I am glad for this taxi ride back to my house. It gives me some time to collect my thoughts before I see my husband. I am not sure why I feel so strangely nervous to see him Yes, I have a bit of a crush on Vronsky, but its harmless (right?). I do look forward to seeing my son. He makes everything simple and right. Oh but, Vronsky. What a different life he leads. I am sort of ashamed to even be thinking of him. But really I have nothing wrong

*Updated via blackberry

Oh my gosh! I just saw Vronsky. I stepped out of the cab just for a moment and there he was! You would never believe what he told me. Oh I don’t know if I can repeat it, but yet I have to, indeed what he said is amazing. He told me that he was there to be with me. That he could not resist me. I feel the same, I want to be with him. But I did what I had to and I told him to forget it and that I can’t even see him.

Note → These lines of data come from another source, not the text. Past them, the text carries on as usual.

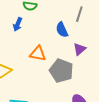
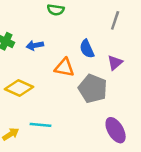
blue arrow: (18, 24) -> (35, 45), moved, turned 56
blue semicircle: (62, 30) -> (87, 49), moved

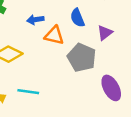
blue arrow: (35, 45) -> (35, 20), moved
purple ellipse: (116, 130) -> (111, 88), moved

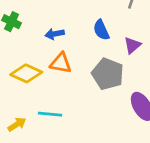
orange triangle: (54, 36) -> (61, 63), moved

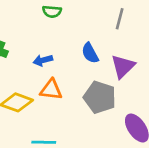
purple triangle: (132, 45) -> (123, 66), size x1.4

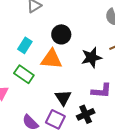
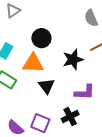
black triangle: (63, 98) -> (46, 86), moved

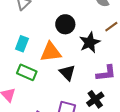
black circle: (41, 38) -> (65, 24), moved

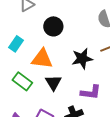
black circle: (65, 24) -> (53, 26), moved
green rectangle: (27, 72) -> (22, 81), moved

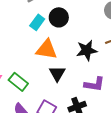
cyan rectangle: (16, 44) -> (37, 22), moved
green rectangle: (22, 81) -> (18, 82), moved

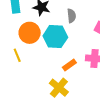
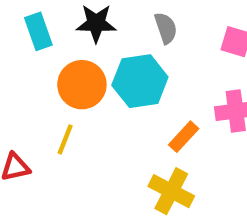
yellow line: (17, 55) -> (65, 139), turned 56

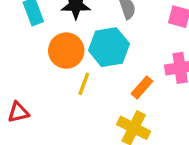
yellow line: (65, 139) -> (84, 84), moved

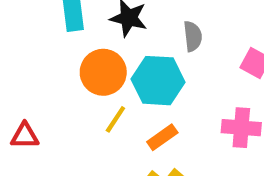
orange rectangle: (142, 87) -> (162, 137), moved

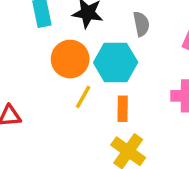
orange rectangle: (162, 137) -> (123, 109), turned -50

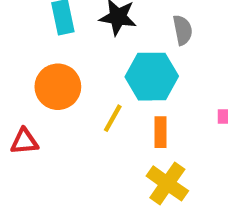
orange circle: (70, 59) -> (58, 87), moved

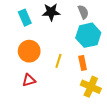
cyan hexagon: (152, 77) -> (88, 35), moved
red triangle: (24, 141) -> (29, 80), moved

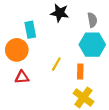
cyan rectangle: (25, 18) -> (30, 30), moved
orange circle: (29, 51) -> (17, 50), moved

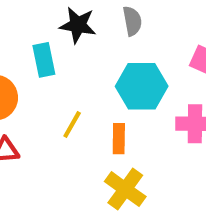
gray semicircle: (92, 20) -> (132, 21), moved
cyan rectangle: (30, 30) -> (44, 60), moved

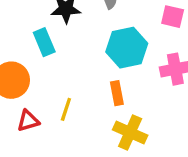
yellow line: (72, 124) -> (66, 109), moved

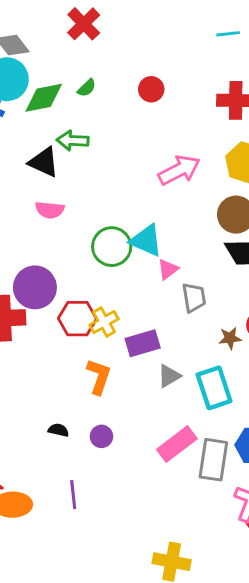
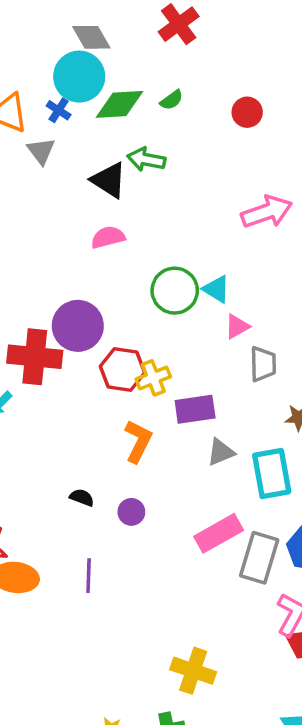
pink semicircle: (50, 210) -> (108, 237), turned 152
cyan triangle: (146, 240) -> (216, 289), size x0.7

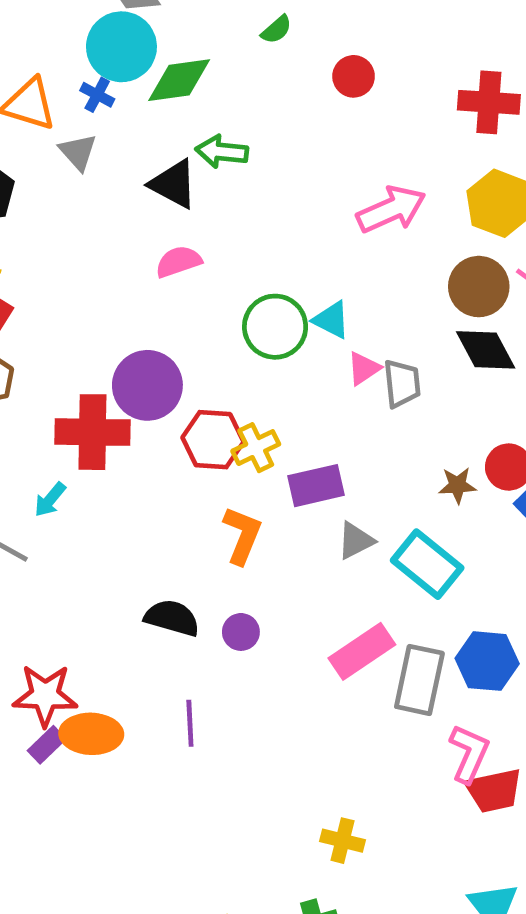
green semicircle: (172, 100) -> (276, 30), moved
gray trapezoid: (263, 364) -> (402, 384), moved
cyan rectangle: (272, 474) -> (427, 564), turned -36
black semicircle: (82, 497) -> (172, 618), size x1.6
yellow cross: (193, 671) -> (343, 841), size x0.7

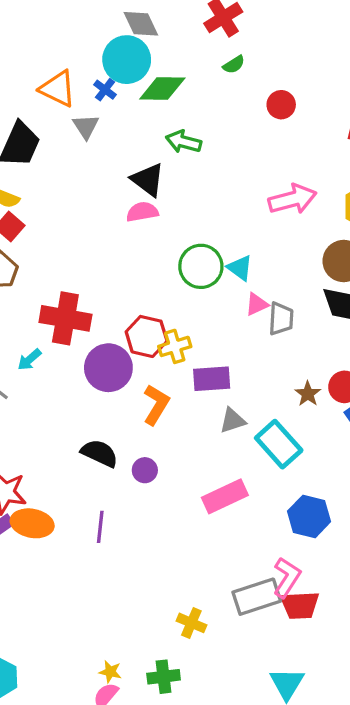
black triangle: (173, 184) -> (148, 180), moved
purple circle: (147, 385) -> (108, 368), moved
brown star: (457, 485) -> (308, 394), turned 30
gray rectangle: (419, 680) -> (257, 597), moved, turned 51

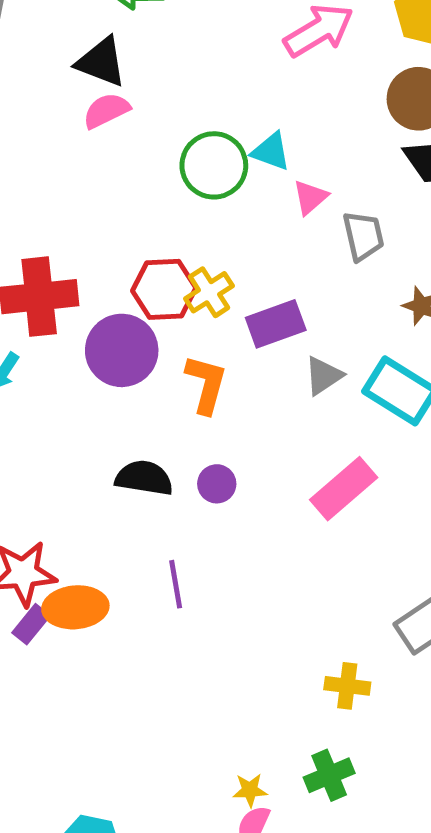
gray trapezoid: (281, 319) -> (363, 236), moved

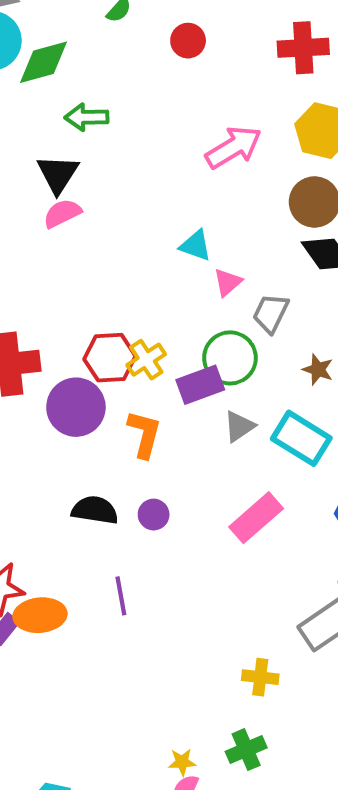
black triangle: (101, 62) -> (58, 174), turned 42
green circle: (214, 165) -> (230, 358), moved
gray trapezoid: (363, 236) -> (271, 313), turned -141

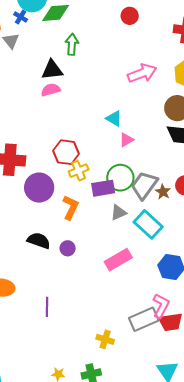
green arrow: (87, 117) -> (72, 44), turned 85
black triangle: (58, 174) -> (52, 70), turned 40
gray trapezoid: (271, 313) -> (144, 185), moved, size x1.4
red hexagon: (110, 358) -> (66, 152), moved
purple line: (121, 596) -> (47, 307), moved

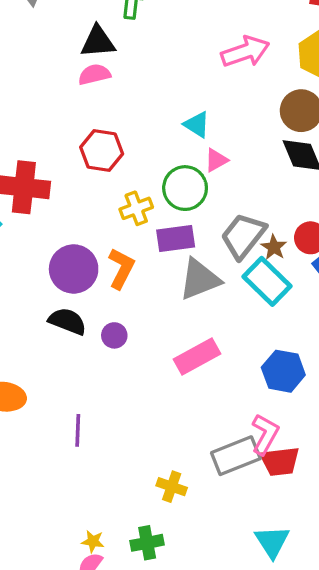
red hexagon: (66, 152) -> (102, 150), moved
green circle: (120, 178) -> (185, 188), moved
purple circle: (39, 188) -> (74, 269), moved
gray triangle: (118, 213) -> (200, 279), size x1.6
cyan rectangle: (148, 224) -> (267, 281), moved

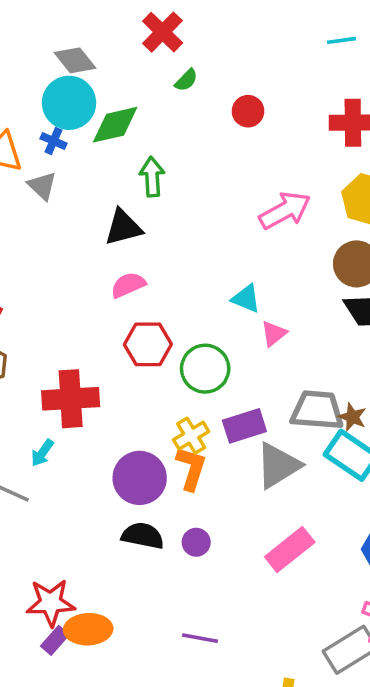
pink semicircle: (94, 74) -> (128, 285), moved
green circle: (185, 188) -> (205, 369), moved
yellow cross: (136, 208) -> (191, 436), moved
gray trapezoid: (243, 236) -> (317, 410), turned 66
purple line: (78, 430) -> (200, 638), moved, turned -72

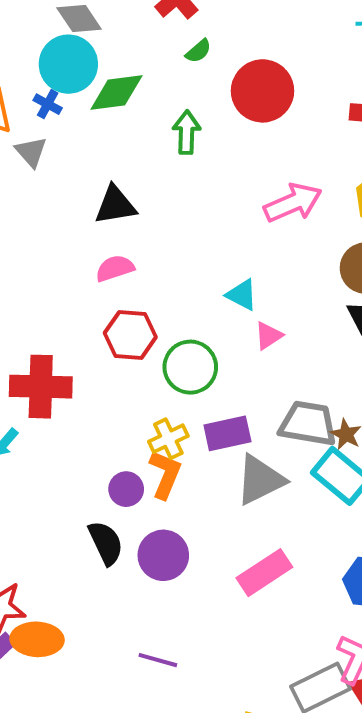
red circle: (248, 111) -> (262, 91), size x1.8
green arrow: (152, 177) -> (187, 132), moved
purple circle: (140, 478) -> (126, 489), moved, size x0.6
black semicircle: (143, 536) -> (106, 543), turned 48
purple circle: (196, 542) -> (163, 555), size x1.6

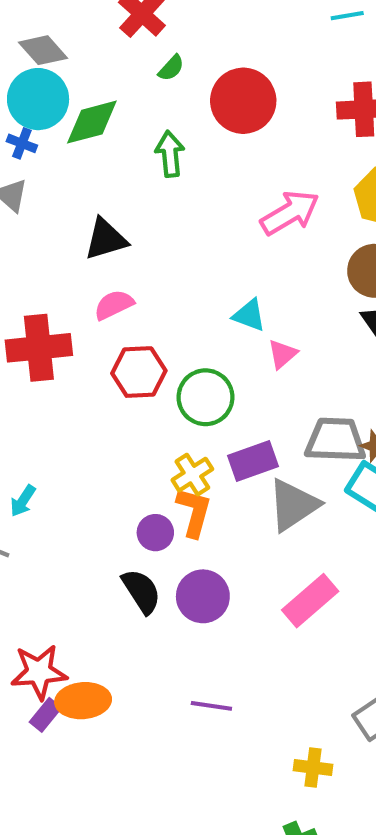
red cross: (41, 387) -> (39, 348), moved

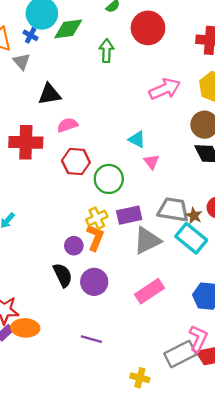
black triangle: (106, 239) -> (49, 94), moved
pink triangle: (282, 354) -> (151, 162), turned -35

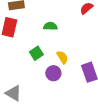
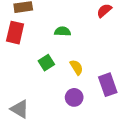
purple circle: (53, 73) -> (74, 97), moved

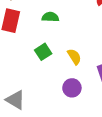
green semicircle: (63, 31) -> (50, 17), moved

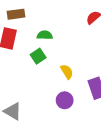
green square: (43, 52) -> (38, 56), moved

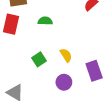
green square: (38, 56) -> (39, 59), moved

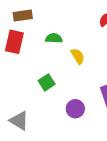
yellow semicircle: (66, 55) -> (78, 56), moved

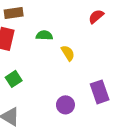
green square: (47, 82) -> (14, 79), moved

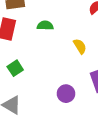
yellow semicircle: (68, 53) -> (80, 46), moved

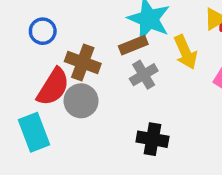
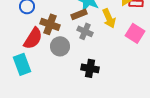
gray cross: (144, 75) -> (85, 31), turned -35
gray circle: (81, 101) -> (60, 46), moved

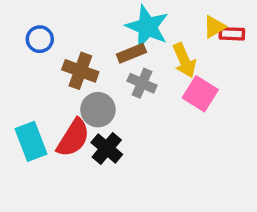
pink square: (135, 33) -> (200, 94), moved
red semicircle: (33, 38) -> (73, 138), moved
black cross: (90, 68) -> (107, 148), moved, turned 30

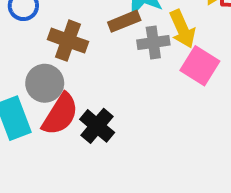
gray cross: (142, 83) -> (153, 42), moved, turned -32
gray circle: (98, 110) -> (45, 83), moved

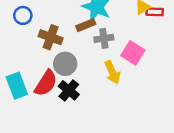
yellow arrow: (182, 29) -> (112, 72), moved
gray circle: (45, 83) -> (65, 64), moved

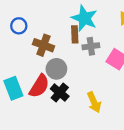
brown rectangle: (86, 25) -> (75, 34), turned -70
yellow arrow: (112, 72) -> (94, 102), moved

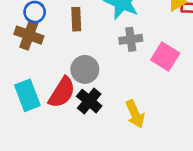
brown rectangle: (75, 34) -> (76, 19), moved
brown cross: (44, 45) -> (29, 35), moved

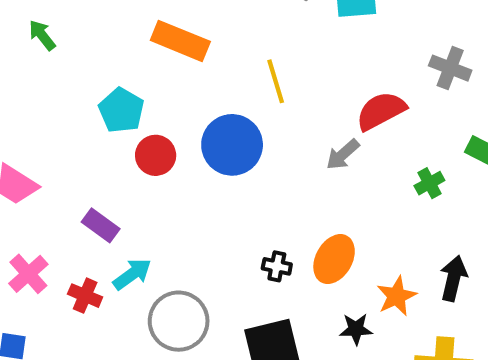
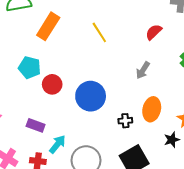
orange rectangle: (180, 41) -> (48, 26), turned -64
red semicircle: (381, 111) -> (154, 32), size x0.7
blue circle: (232, 145) -> (91, 96), moved
gray arrow: (343, 154) -> (143, 70), moved

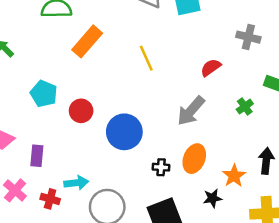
cyan pentagon: (30, 68) -> (44, 94), moved
gray arrow: (143, 70) -> (191, 111), size x1.5
purple rectangle: (36, 125) -> (37, 156), moved, turned 66
cyan arrow: (57, 144) -> (76, 183), turned 36

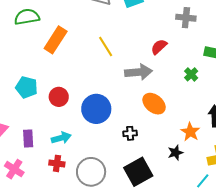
gray arrow: (191, 111) -> (139, 72), moved, turned -128
orange ellipse: (194, 159) -> (154, 104), moved, turned -65
cyan arrow: (76, 183) -> (61, 138), moved
red cross: (50, 199) -> (57, 163), moved

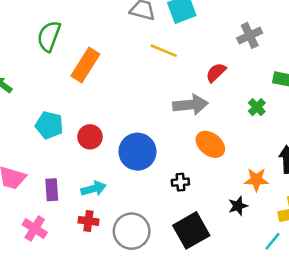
green semicircle: (27, 17) -> (49, 36), turned -60
gray cross: (186, 18) -> (250, 35), turned -30
yellow line: (106, 47) -> (164, 51), moved, turned -35
orange star: (190, 132) -> (256, 180), turned -30

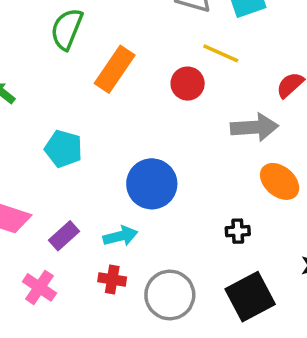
red circle: (90, 137) -> (188, 84), moved
blue circle: (137, 152) -> (152, 184), moved
purple rectangle: (52, 190) -> (64, 236), turned 50

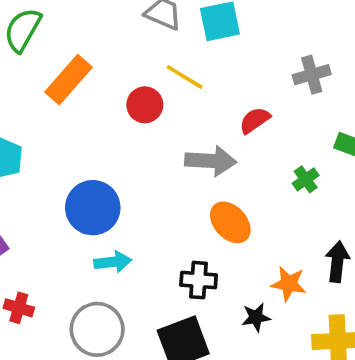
black cross: (238, 231) -> (199, 280), moved, size x1.4
cyan arrow: (120, 236) -> (113, 262), moved
red cross: (112, 279) -> (19, 308), moved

For whatever reasons I am just attracted to him in a way that I start to forget my sense of self and morals, and I definitely forget about my husband. His presence can lead to no good.

* Updated via black berry

Ugh, I am exhausted. I just reached home. It was great to see my son. I did miss him. But oh my husband! How have I never noticed how big his ears are? And what an annoying voice! He bothers me so! But maybe it is because I have been away. Oh but no, it must be Vronsky that is occupying my mind, distancing me from my husband. I no longer feel intimate with this strange man that I have been married to for so long. Oh that cannot be so. He is truly a good man. I must love him, right?

AK

So after visiting Dolly, I have settled her some. It seems she was in quite a fright about her dear husband Stiva cheating on her. Yes, it is wrong for him to have an affair, but no need to loose your husband over it. Stiva, is my brother and I will do much for him and I of course love Dolly too. I could not stand to see the devolution of their marriage. Infedelity is an interesting thing. It is clear that for Stiva, marriage is truly secondary but it is all that Dolly has! Of course she is upset over his petty affairs. But really, did he do anything that bad? I am not sure what I would do if my husband would cheat on me. If it is just sexual, well then maybe its ok. But when it comes to love, if he loved her, then I am not sure I could ever love him again. Ahh, but it does not matter. I have comforted Dolly. I have showed her that Stiva feels miserable about his infidelity and is truly repentant. I assured her he will not betray her again. I am glad that Dolly has enough love in her heart to forgive my brother.
Now that all settled, I am quite looking forward to the dance tonight. What will I wear? I wonder if Vronsky will come?